Macro view of NMR
Contents
- 1 Magnetism instead of transitions
- 2 Spectra vs Transition Spectra
- 3 Radio Pulse Power vs Transition Pulse Power
- 4 Saturation vs. Transition Saturation
- 5 Peak Intensity vs Transition Intensity
- 6 Sensitivity vs Transition Sensitivity
- 7 Peak Splitting vs Transition Peak Splitting
- 8 Relaxation vs Transition Relaxation
- 9 Related Topics
Magnetism instead of transitions
NMR at the level of the sample rather than the nucleus requires a complete change of thinking and a lot of math. The focus on the main page will be the thinking part, the math can be accessed on separate pages via links. The interaction will be seen as a magnetic induction rather than photon absorption. A transmitter causes changes in the magnetic fields of a sample, which then induce currents in a detector coil which are picked up by a receiver. So understanding NMR at a macro level requires intimate knowledge of magnetic moments and induction.

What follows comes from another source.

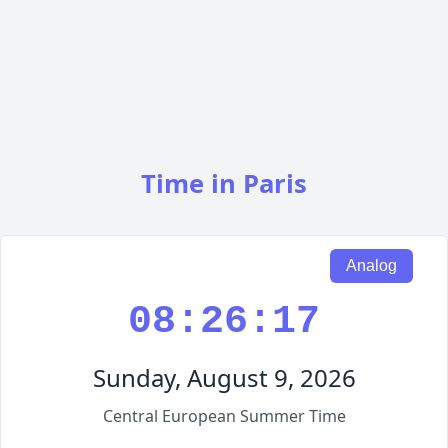
Time in Paris
Analog
08:26:18
Sunday, August 9, 2026
Central European Summer Time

First the sample has to be defined. Ethanol is a good starting sample for analysis. It is a simple molecule, a liquid at room temperature with good flow rate (low viscosity) and slow evaporation rate (low vapor pressure). The molecule has 6 hydrogens, 2 carbons and an oxygen (CH3CH2OH), and there is not much self-association at room temperature. The sample container will be a 5mm glass tube:
About 0.75ml of ethanol in the tube will make a perfect sample for introduction to NMR.
All matter that is charged also has a magnetic field. Why? Good luck with that. Technically, if a charge isn't moving it isn't supposed to have a magnetic field, but since movement is relative, everything is moving compared to something else, so everything that is charged has a magnetic field. At any rate, since every atom has positively charged protons in the nucleus and negatively charged electrons surrounding the nucleus, there should be a net magnetic field around each atom. Similarly, there should be a net magnetic field around every molecule since the atoms are bonded to each other via electrons which all have charge and thus magnetic fields. However, a complication to this picture is that atoms and electrons also have a property called spin, and this property affects an atom's net magnetic field, and thus whether there is an actual net magnetic field.
It turns out that protons and the 13C isotope of carbon have net magnetic fields while the main isotope of oxygen does not.
In summary, in the NMR tube of ethanol there is a solution of tiny bar magnets.
On the benchtop, the bar magnets floating around in solution are randomly oriented, so there is no net magnetic field due to the ethanol molecules. If placed into a strong magnetic field however, some of the floating bar magnets will line up with the field, generating a net magnetic field. If magnetism was the only factor then the floating bar magnets would line up with the external field and that would be it, nothing more would happen. The key part about NMR is that these magnets are also spinning, so there is torque that causes a precession around the axis of the external field. This precession frequency is what is probed with a transmitter.
Spectra vs Transition Spectra
To obtain a spectrum, the sample must first be placed into a static magnetic field to cause alignment of the magnets within a sample and their precession about the external magnetic field axis. This frequency depends on the gyromagnetic ratio (gamma) (g) for that element/elementary particle (a constant) and the intensity of the static magnetic field (B0) according to the derived equation:
v0=g*B0
Since this v0 is a moving charge, this represents electromagnetic frequency and can interact with an external electromagnetic frequency according to the usual rules of wave mechanics. In short, if an external electromagnetic frequency of the same magnitude is applied to the sample, it can 'resonate' with the sample, depending on the phases of the two fields. Fortunately, the gyromagnetic ratios of components of a sample are dramatically different, so a transmitter/receiver pair can be set up to 'look' at just one of the many v0 in a sample.
Based on the Larmor equation, the only variable for a particular atomic component is the external field strength B0, but since there are magnetic fields all around a molecule of the sample, each atomic component will experience slightly different B0, and thus have slightly different v0. Thus the transmitter/receiver pair will see several resonances for each atomic component in a sample of a molecule such as ethanol and it is these resonances that are studied in NMR. In addition, the atoms in a molecule that are in the same magnetic environment will experience the same B0 and thus have the same v0 and give the same peak.